Jane Kennedy: Data from the Prescription Pricing Authority indicates that, in 2004, 192,000 prescription items were dispensed in the community in England for antidepressant drugs to children under 16 and young people aged 16 to 18 in full-time education. Data is not collected on the number of people for whom these prescriptions were dispensed, nor the proportion which they represent.

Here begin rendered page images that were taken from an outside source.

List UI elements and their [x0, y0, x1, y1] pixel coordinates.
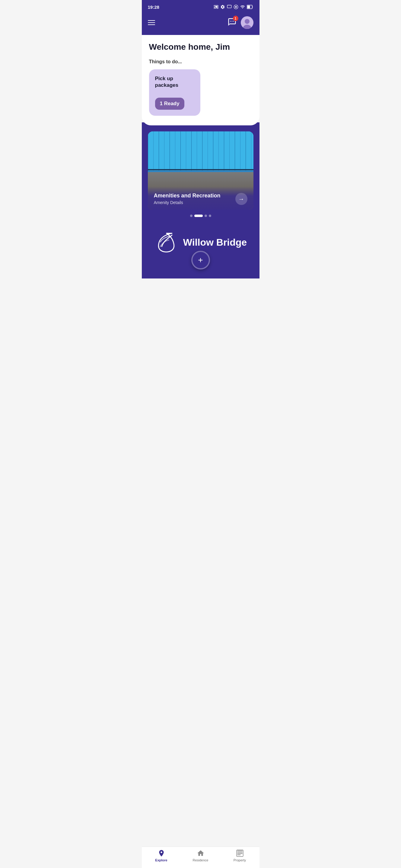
dot-4[interactable] [209, 215, 211, 217]
header-actions: 1 [228, 16, 254, 29]
svg-point-2 [235, 6, 236, 7]
task-card[interactable]: Pick up packages 1 Ready [149, 69, 200, 116]
svg-point-6 [231, 21, 232, 22]
dot-1[interactable] [190, 215, 193, 217]
cast-icon [213, 4, 219, 9]
battery-icon [247, 5, 254, 9]
svg-rect-4 [247, 6, 250, 8]
chat-badge: 1 [233, 16, 238, 21]
promo-overlay: Amenities and Recreation Amenity Details… [148, 187, 254, 210]
svg-point-7 [233, 21, 234, 22]
promo-text: Amenities and Recreation Amenity Details [154, 193, 235, 205]
status-time: 19:28 [148, 4, 159, 10]
promo-title: Amenities and Recreation [154, 193, 235, 199]
screen-record-icon [227, 4, 232, 9]
app-icon [233, 4, 238, 9]
task-card-title: Pick up packages [155, 75, 194, 89]
avatar-image [241, 16, 254, 29]
header: 1 [142, 13, 259, 35]
wifi-icon [240, 4, 245, 9]
task-card-badge: 1 Ready [155, 98, 184, 110]
logo-icon [154, 230, 178, 254]
status-icons [213, 4, 254, 9]
welcome-title: Welcome home, Jim [149, 42, 252, 52]
status-bar: 19:28 [142, 0, 259, 13]
svg-point-5 [230, 21, 231, 22]
things-label: Things to do... [149, 59, 252, 64]
carousel-dots [142, 215, 259, 217]
promo-section: Amenities and Recreation Amenity Details… [142, 122, 259, 223]
welcome-section: Welcome home, Jim Things to do... Pick u… [142, 35, 259, 125]
svg-rect-0 [227, 5, 231, 8]
fab-button[interactable]: + [191, 251, 210, 270]
svg-point-9 [245, 19, 250, 24]
promo-subtitle: Amenity Details [154, 200, 235, 205]
promo-card[interactable]: Amenities and Recreation Amenity Details… [148, 131, 254, 210]
chat-button[interactable]: 1 [228, 18, 236, 28]
promo-arrow-button[interactable]: → [235, 193, 248, 205]
task-card-badge-text: 1 Ready [160, 101, 179, 106]
logo-section: Willow Bridge + [142, 223, 259, 278]
fab-icon: + [198, 256, 203, 264]
dot-3[interactable] [205, 215, 207, 217]
logo-text: Willow Bridge [183, 237, 247, 248]
avatar[interactable] [241, 16, 254, 29]
settings-icon [220, 4, 225, 9]
menu-button[interactable] [148, 20, 155, 25]
dot-2[interactable] [194, 215, 203, 217]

Based on the work of its expert working group on the selective serotonin reuptake inhibitors (SSRIs), the committee on safety of medicines (CSM) issued advice on the use of SSRIs in children and adolescents in June, September and December 2003. That advice was that the balance of risks and benefits for the treatment of depressive illness in under-18s is judged to be unfavourable for paroxetine (Seroxat), venlafaxine (Efexor), sertraline (Lustral), citalopram (Cipramil), escitalopram (Cipralex) and mirtazapine (Zispin). It is not possible to assess the balance of risks and benefits for fluvoxamine (Faverin), due to the absence of paediatric clinical trial data. Only fluoxetine (Prozac) has been shown in clinical trials to be effective in treating depressive illness in children and adolescents, although it is possible that, in common with the other SSRIs, it is associated with a small increased risk of self-harm and suicidal thoughts. Overall, the balance of risks and benefits for fluoxetine in the treatment of depressive illness in under-18s is judged to be favourable. This advice was reiterated in December 2004, when the report of the expert working group was published.
The National Institute for Health and Clinical Excellence is developing a guideline on the identification and management of depression in children and young people in primary, community and secondary care, which is due to be published in September 2005.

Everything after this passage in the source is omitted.